Meadows, Tlaib hug after fight over race in Cohen hearing

Associated Press
Rep. Rashida Tlaib

Washington — Two lawmakers who clashed bitterly over race have hugged it out on the House floor.

Republican Rep. Mark Meadows of North Carolina and Democrat Rashida Tlaib of Detroit embraced and chatted for almost a minute Thursday.

"Congressman Mark Meadows came up to me and said that I had been gracious in our exchange yesterday, and we had a conversation about what transpired," Tlaib said in a statement.

"I appreciate his action on the House floor today and look forward to working with all of my colleagues to ensure we are working on behalf of all of our constituents."

It was a striking sight after the pair fought during Michael Cohen’s hearing a day earlier.

There, Meadows tried to rebut the charge by Cohen, President Donald Trump's former lawyer, that Trump is a racist. Behind Meadows stood a longtime Trump family friend and employee, Lynne Patton, who is black. Meadows said Patton would not work for anyone racist.

Rep. Mark Meadows, R-N.C., leads objections to testimony by Michael Cohen.

Tlaib suggested Meadows’ use of Patton as a “prop” was itself racist, but later said she was not accusing Meadows of being a racist.

On Thursday, Meadows approached Tlaib on the House floor and offered a hand.

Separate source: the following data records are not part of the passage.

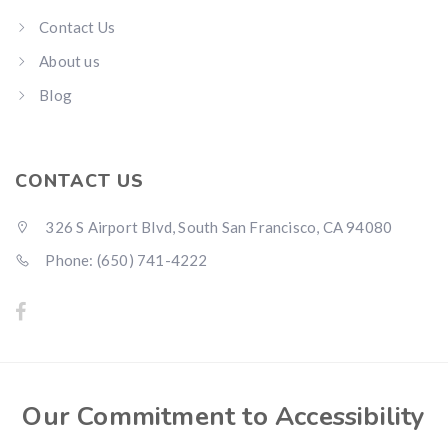
Contact Us
About us
Blog
CONTACT US
326 S Airport Blvd, South San Francisco, CA 94080
Phone: (650) 741-4222
Our Commitment to Accessibility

She stood, put a hand over her heart as she spoke to him, and then threw an arm around his shoulders as the two embraced.

“She said she didn’t mean it yesterday, so there was no need to apologize,” Meadows said afterward on Thursday.

The upheaval came at the end of a day-long hearing in which Cohen testified that, among other things, Trump said black people are “too stupid” to vote for him.

Meadows, one of Trump’s staunchest supporters in Congress, said he’s never heard the president say anything racist.

At one point, Patton, who now works at the U.S. Department of Housing and Urban Development, stood behind him. Meadows said she would not work for anyone racist. 

Tlaib, the last member to speak, made her remarks about Meadows’ move and the two got into a disagreement over what she meant. Meadows said he has nieces and nephews who are African American.

House Oversight committee Chairman Elijah Cummings got them to settle down and urged Tlaib to clarify that she was not calling Meadows a racist.

The embrace happened after Michigan Republican Party Chairwoman Laura Cox issued a Thursday statement that criticized Tlaib's attack on Meadows.

"Yesterday in a blatant attempt to silence a political opponent, Congresswoman Rashida Tlaib made baseless accusations of racism against a fellow member of Congress," Cox said.

"This shameful and slanderous act is sadly another example of how Congresswoman Tlaib would rather impress democratic socialist radicals with inflammatory rhetoric, rather than get something done for the people of Michigan. It’s time that Rashida Tlaib realize that she is now servant of the people and no longer a professional progressive bomb thrower.”

The newly elected Cox should be busy "evaluating the failed policies of her party that have led Michigan in the wrong direction and the harmful rhetoric and actions of the leader of her party, President Donald Trump," Tlaib spokesman Denzel McCampbell said.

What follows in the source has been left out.